On the other hand, it also has two majors drawbacks:

  • The translation-invariant kernel cometrics do not make much sense from a physiological point of view.
  • Even with a proper Riemannian shooting routine, using an L-BFGS descent every time we need to compute a Riemannian $\text{Log}$ is very impractical.

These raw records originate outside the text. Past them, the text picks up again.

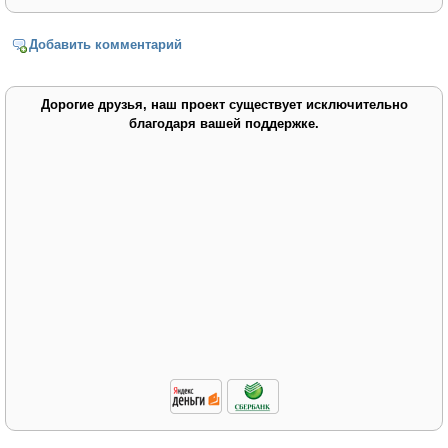
Добавить комментарий
Дорогие друзья, наш проект существует исключительно
благодаря вашей поддержке.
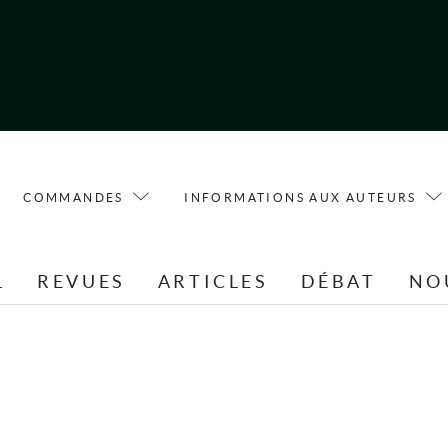
COMMANDES
INFORMATIONS AUX AUTEURS
L
REVUES
ARTICLES
DÉBAT
NO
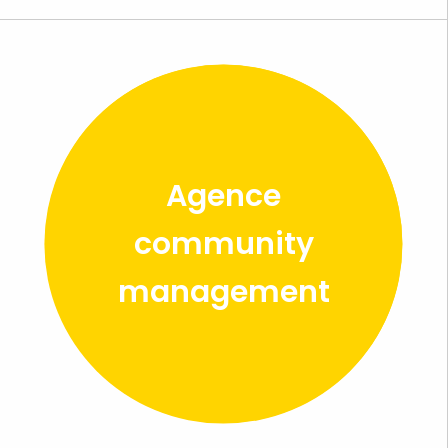
Agence
community
management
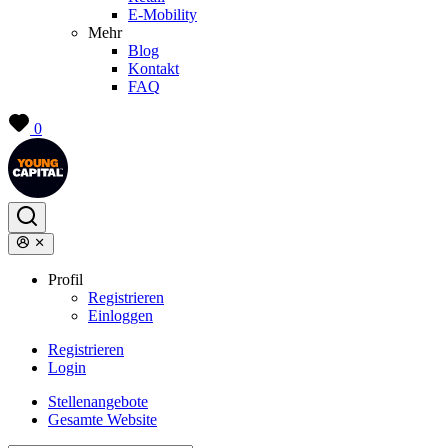
E-Mobility
Mehr
Blog
Kontakt
FAQ
0
Profil
Registrieren
Einloggen
Registrieren
Login
Stellenangebote
Gesamte Website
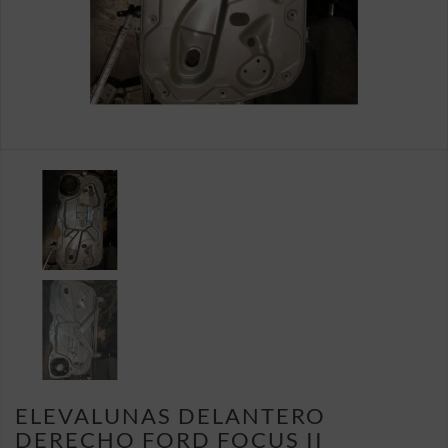
ELEVALUNAS DELANTERO
DERECHO FORD FOCUS II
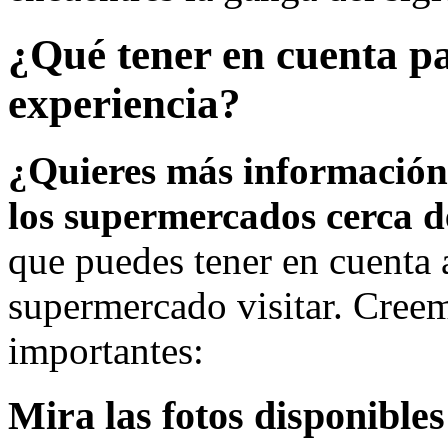
¿Qué tener en cuenta p
experiencia?
¿Quieres más información
los supermercados cerca d
que puedes tener en cuenta
supermercado visitar. Creem
importantes:
Mira las fotos disponibles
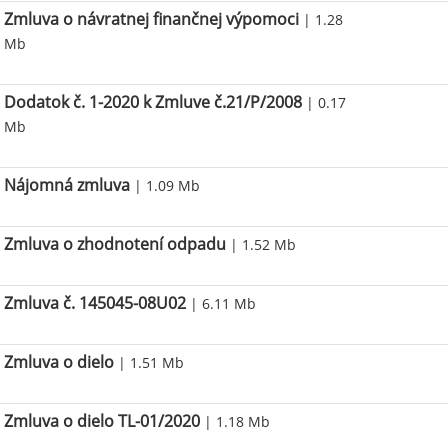
Zmluva o návratnej finančnej výpomoci
| 1.28
Mb
Dodatok č. 1-2020 k Zmluve č.21/P/2008
| 0.17
Mb
Nájomná zmluva
| 1.09 Mb
Zmluva o zhodnotení odpadu
| 1.52 Mb
Zmluva č. 145045-08U02
| 6.11 Mb
Zmluva o dielo
| 1.51 Mb
Zmluva o dielo TL-01/2020
| 1.18 Mb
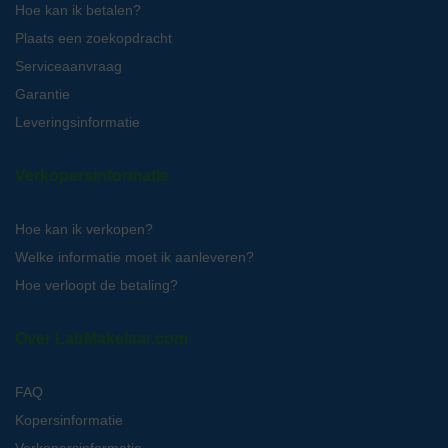
Hoe kan ik betalen?
Plaats een zoekopdracht
Serviceaanvraag
Garantie
Leveringsinformatie
Verkopersinformatie
Hoe kan ik verkopen?
Welke informatie moet ik aanleveren?
Hoe verloopt de betaling?
Over LabMakelaar.com
FAQ
Kopersinformatie
Verkopersinformatie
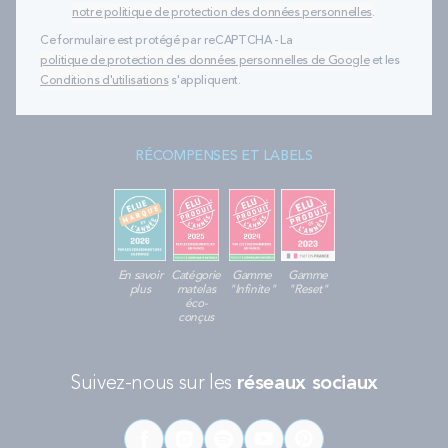
notre politique de protection des données personnelles
.
Ce formulaire est protégé par reCAPTCHA - La
politique de protection des données personnelles de Google
et les
Conditions d'utilisations
s'appliquent.
RÉCOMPENSES ET LABELS
En savoir
Catégorie
Gamme
Gamme
plus
matelas
"Infinite"
"Reset"
éco-
conçus
Suivez-nous sur les
réseaux sociaux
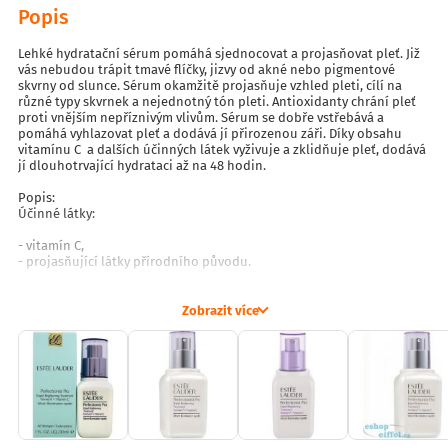
Popis
Lehké hydratační sérum pomáhá sjednocovat a projasňovat pleť. Již
vás nebudou trápit tmavé flíčky, jizvy od akné nebo pigmentové
skvrny od slunce. Sérum okamžitě projasňuje vzhled pleti, cílí na
různé typy skvrnek a nejednotný tón pleti. Antioxidanty chrání pleť
proti vnějším nepříznivým vlivům. Sérum se dobře vstřebává a
pomáhá vyhlazovat pleť a dodává jí přirozenou záři. Díky obsahu
vitamínu C a dalších účinných látek vyživuje a zklidňuje pleť, dodává
jí dlouhotrvající hydrataci až na 48 hodin.
Popis:
Účinné látky:
- vitamín C,
- projasňující látky přírodního původu.
Vlastnosti:
Zobrazit více
- sjednocuje pleť,
- rozjasňuje,
- hydratuje pleť,
- díky obsahu antioxidantů zabraňuje tvorbě pigmentových skvrn,
- oživuje mdlou pleť,
- rychle se vstřebává,
- pro všechny typy pleti.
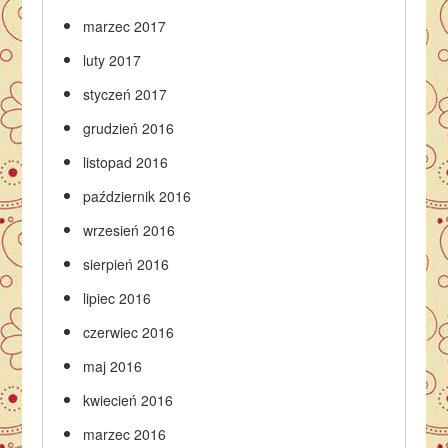
marzec 2017
luty 2017
styczeń 2017
grudzień 2016
listopad 2016
październik 2016
wrzesień 2016
sierpień 2016
lipiec 2016
czerwiec 2016
maj 2016
kwiecień 2016
marzec 2016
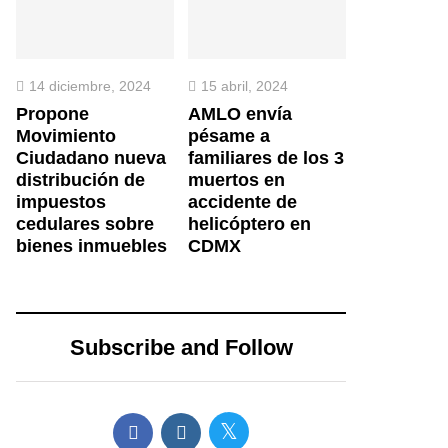
14 diciembre, 2024
15 abril, 2024
Propone
AMLO envía
Movimiento
pésame a
Ciudadano nueva
familiares de los 3
distribución de
muertos en
impuestos
accidente de
cedulares sobre
helicóptero en
bienes inmuebles
CDMX
Subscribe and Follow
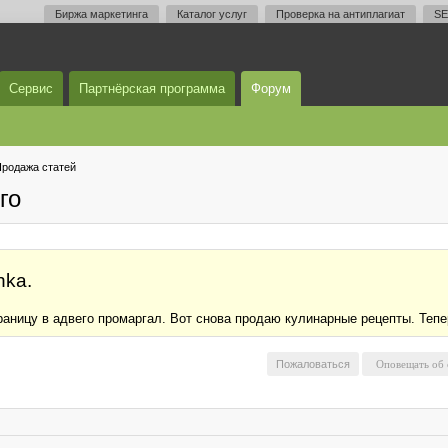
Биржа маркетинга
Каталог услуг
Проверка на антиплагиат
SE
Сервис
Партнёрская программа
Форум
родажа статей
го
hka.
раницу в адвего промаргал. Вот снова продаю кулинарные рецепты. Теп
Пожаловаться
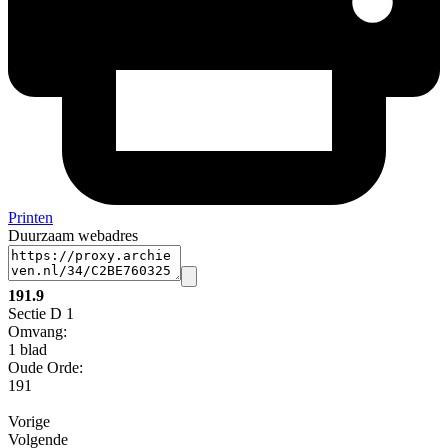
Printen
Duurzaam webadres
191.9
Sectie D 1
Omvang
:
1 blad
Oude Orde:
191
Vorige
Volgende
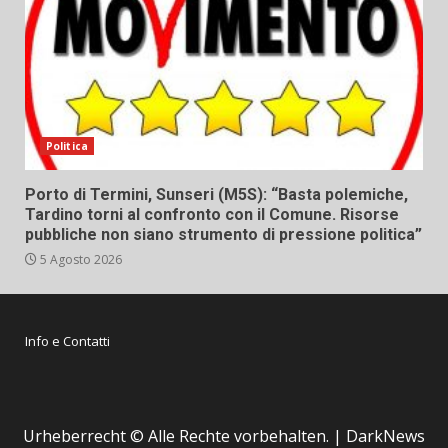
Politica
Porto di Termini, Sunseri (M5S): “Basta polemiche,
Tardino torni al confronto con il Comune. Risorse
pubbliche non siano strumento di pressione politica”
5 Agosto 2026
Info e Contatti
Urheberrecht © Alle Rechte vorbehalten.
|
DarkNews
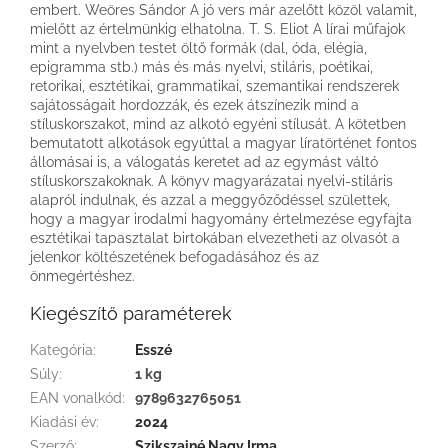
embert. Weöres Sándor A jó vers már azelőtt közöl valamit,
mielőtt az értelmünkig elhatolna. T. S. Eliot A lírai műfajok
mint a nyelvben testet öltő formák (dal, óda, elégia,
epigram­ma stb.) más és más nyelvi, stiláris, poétikai,
retorikai, esztétikai, grammatikai, szeman­tikai rendszerek
sajátosságait hordozzák, és ezek átszínezik mind a
stíluskorszakot, mind az alkotó egyéni stílusát. A kötetben
bemutatott alkotások egyúttal a magyar líratörténet fontos
állomásai is, a válogatás keretet ad az egymást váltó
stíluskorszakok­nak. A könyv magyarázatai nyelvi-­stiláris
alapról indulnak, és azzal a meggyőződéssel születtek,
hogy a magyar irodalmi hagyo­mány értelmezése egyfajta
esztétikai tapasz­talat birtokában elvezetheti az olvasót a
je­lenkor költészetének befogadásához és az
önmegértéshez.
Kiegészítő paraméterek
Kategória
:
Esszé
Súly
:
1 kg
EAN vonalkód
:
9789632765051
Kiadási év
:
2024
Szerző
:
Szikszainé Nagy Irma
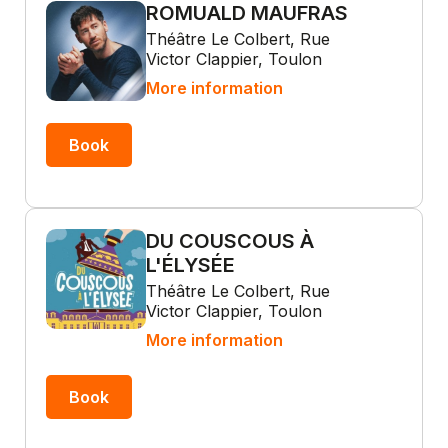
ROMUALD MAUFRAS
Théâtre Le Colbert, Rue
Victor Clappier, Toulon
More information
Book
DU COUSCOUS À
L'ÉLYSÉE
Théâtre Le Colbert, Rue
Victor Clappier, Toulon
More information
Book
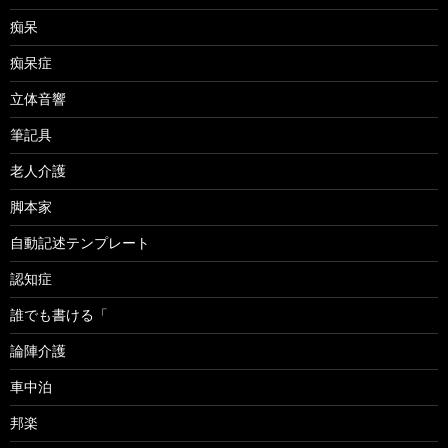
痴呆
痴呆症
立体音響
筆記具
老人介護
脚本家
自動記述テンプレート
認知症
誰でも書ける「
論陣介護
車中泊
邦楽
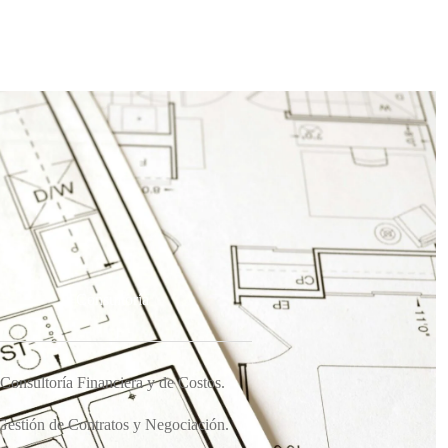
Consultoría
Consultoría Financiera y de Costos.
Gestión de Contratos y Negociación.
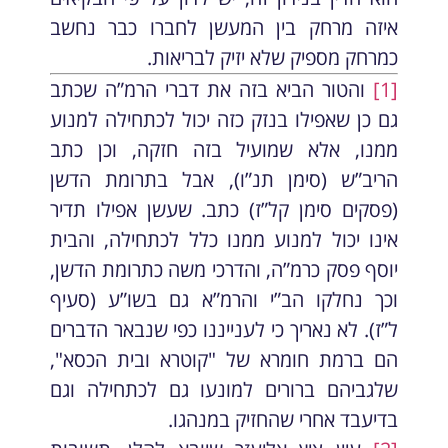
איזה מרחק בין המעשן לחברו כבר נחשב
כמרחק מספיק שלא יזיק לבריאות.
[1]
והטור הביא בזה את דברי הרמ”ה שכתב
גם כן שאפילו בנזק כזה יכול לכתחילה למנוע
ממנו, אלא שמועיל בזה חזקה, וכן כתב
הריב”ש (סימן תנ”ו), אבל בתרומת הדשן
(פסקים סימן קל”ז) כתב. שעשן אפילו תדיר
אינו יכול למנוע ממנו כלל לכתחילה, והבית
יוסף פסק כרמ”ה, והדרכי משה כתרומת הדשן,
וכך נחלקו הב”י והרמ”א גם בשו”ע (סעיף
ל”ז). לא נאריך כי לענייננו כפי שנבאר הדברים
הם ברמת חומרא של "קוטרא ובית הכסא",
שלגביהם ברורים למונעו גם לכתחילה וגם
בדיעבד אחרי שהחזיק במנהגו.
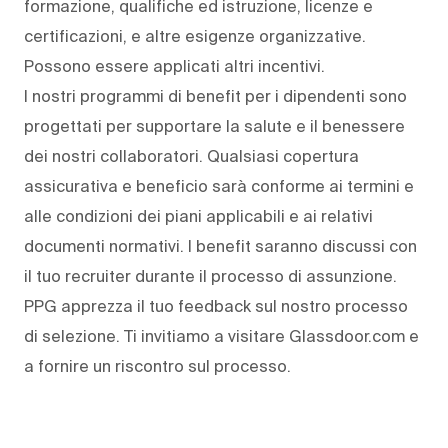
formazione, qualifiche ed istruzione, licenze e
certificazioni, e altre esigenze organizzative.
Possono essere applicati altri incentivi.
I nostri programmi di benefit per i dipendenti sono
progettati per supportare la salute e il benessere
dei nostri collaboratori. Qualsiasi copertura
assicurativa e beneficio sarà conforme ai termini e
alle condizioni dei piani applicabili e ai relativi
documenti normativi. I benefit saranno discussi con
il tuo recruiter durante il processo di assunzione.
PPG apprezza il tuo feedback sul nostro processo
di selezione. Ti invitiamo a visitare Glassdoor.com e
a fornire un riscontro sul processo.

In years to come, thanks to the development of PyTorch and TensorFlow, we thus expect to see major advances in the field. For instance, memoizing the $\text{Log}$ mapping in a CNN autoencoder is a promising approach for brain registration. All things considered, here are the two main points that you should keep in mind from these workshop sessions:

  • Working on a shape manifold is doable, and lets us generalize most standard statistical routines in a principled way.
  • Hamilton's exponential map lets you encode a Riemannian prior into your programs.

Which (co)metric should you choose? LDDMM's convolution cometrics are fully parallel, and are thus the cheapest available on point clouds and images; in a medical setting, learning relevant metrics will be a major research topic in the coming years.